Comparative Effectiveness Reviews, No. 104

Investigators: , MD, MS, , PhD, , MD, , MS, , BS, , PhD, , MD, PhD, , MD, PhD, , MD, and , MD.

Tufts Evidence-based Practice Center
Rockville (MD): Agency for Healthcare Research and Quality (US); .
Report No.: 13-EHC055-EF

Structured Abstract

Background:

Several intravascular diagnostic techniques provide detailed information regarding the narrowing (stenosis) of the lumen of coronary arteries. They are increasingly used in addition to angiography during coronary artery stenting.

Purpose:

To systematically review the comparative effectiveness of intravascular diagnostic techniques versus angiography alone in patients with coronary artery disease who are undergoing percutaneous coronary interventions for the following objectives: (a) to decide whether a coronary lesion needs to be stented; (b) to guide and optimize stent deployment; (c) to assess whether stent placement was successful; and (d) to evaluate the factors influencing the diagnostic techniques' effect on outcomes.

Data sources:

MEDLINE®, Cochrane Central Register of Controlled Trials, recent conference proceedings, and ClinicalTrials.gov.

Study selection:

We included studies of any design and duration of followup, without any language or sample size restriction. We excluded studies that did not directly compare the use of an intravascular diagnostic technique with angiography alone or another intravascular diagnostic technique to decide whether to stent or to guide coronary artery stenting.

Data extraction:

We extracted details on study population characteristics and results, and assessed studies for risk of bias. We evaluated therapeutic decisionmaking outcomes, intermediate outcomes, and patient-centered outcomes. We appraised strength of evidence primarily based on studies rated as having a low or medium risk of bias.

Data synthesis:

In total, 37 eligible studies evaluated two of the intravascular diagnostic techniques, namely fractional flow reserve (FFR) and intravascular ultrasound (IVUS). There is a moderate strength of evidence (drawn from one randomized controlled trial [RCT] and one nonrandomized study) that the use of FFR, as compared with angiography alone, supports the following: (a) FFR is effective in helping to decide whether intermediate coronary lesions (defined as 50% to 70% stenosis) require stenting; (b) FFR confers a lower risk of the composite endpoint of death or myocardial infarction (MI) or of major adverse cardiac events; and (c) FFR leads to fewer stents implanted and reduces the cost of the procedure. Regarding the comparison of IVUS-guided stenting and stent placement guided by angiography alone, there is a moderate strength of evidence (drawn from 9 RCTs and 22 nonrandomized studies) that supports no significant difference between the two approaches in mortality or MI, but a significant reduction in repeat revascularizations and restenosis with IVUS-guided stenting. There is insufficient evidence concerning the use of intravascular diagnostic techniques immediately after percutaneous coronary interventions to evaluate the success of stenting compared with angiography or for direct comparisons between intravascular diagnostic techniques.

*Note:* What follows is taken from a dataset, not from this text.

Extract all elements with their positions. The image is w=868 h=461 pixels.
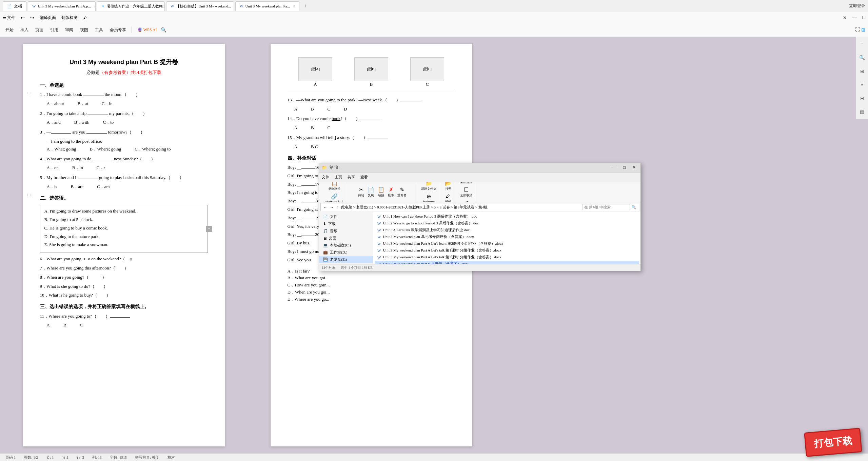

There is a moderate strength of evidence (on the basis of one large nonrandomized study) that sex, diabetes mellitus status, lesion length, and reference diameter among those undergoing IVUS- and angiography-guided stent placement had no significant association with major adverse cardiac events or its individual components. There is insufficient evidence to evaluate the comparative effect of intravascular diagnostic techniques other than FFR and IVUS.

Limitations:

Studies evaluating FFR and IVUS were limited by incomplete outcome reporting, heterogeneity in outcome definitions, infrequent enrollment of women, and a lack of data on patients with left main coronary artery disease or acute MI. The evidence for FFR was derived from trials that focused on patients with lower grade angina or those with nonischemic intermediate coronary stenosis. The majority of the IVUS trials were conducted before 2000, a particularly important limitation given the rapid pace of technological advancement in this domain.

Conclusions:

There is a moderate strength of evidence that the use of FFR (as compared with angiography alone) to decide whether or not to stent an intermediate coronary lesion confers a lower risk of composite endpoint of death or MI, or of major adverse cardiac events; leads to fewer stents being implanted; and reduces procedural costs. There is a moderate strength of evidence that the use of IVUS (as compared with angiography alone) to guide optimal stent placement reduces repeat revascularization and restenosis, but does not affect mortality or MI. Future studies will need to focus on women and on patients with more severe coronary artery disease, and to evaluate longer term (on the order of years) patient outcomes to better appreciate real world effectiveness. Stenting low-risk lesions may lead to additional invasive tests or treatments that could adversely impact long-term outcomes. Further research is also needed to evaluate the use of hybrid and novel intravascular diagnostic techniques.

Contents

540 Gaither Road, Rockville, MD 20850; www​.ahrq.gov

Prepared for: Agency for Healthcare Research and Quality, U.S. Department of Health and Human Services1, Contract No. 290-2007-10056-I. Prepared by: Tufts Evidence-based Practice Center, Boston, MA

Suggested citation:

Raman G, Yu W, Ip S, Salvi P, Kong Win Chang L, Iovin RC, Rao M, Kitsios GD, Alonso A, Lau J. Intravascular Diagnostic Procedures and Imaging Techniques Versus Angiography Alone in Coronary Artery Stenting: Comparative Effectiveness Review. Comparative Effectiveness Review No. 104. (Prepared by the Tufts Evidence-based Practice Center under Contract No. 290-2007-10055-I.) AHRQ Publication No. 13-EHC055-EF. Rockville, MD: Agency for Healthcare Research and Quality. February 2013. www.effectivehealthcare.ahrq.gov/reports/final.cfm.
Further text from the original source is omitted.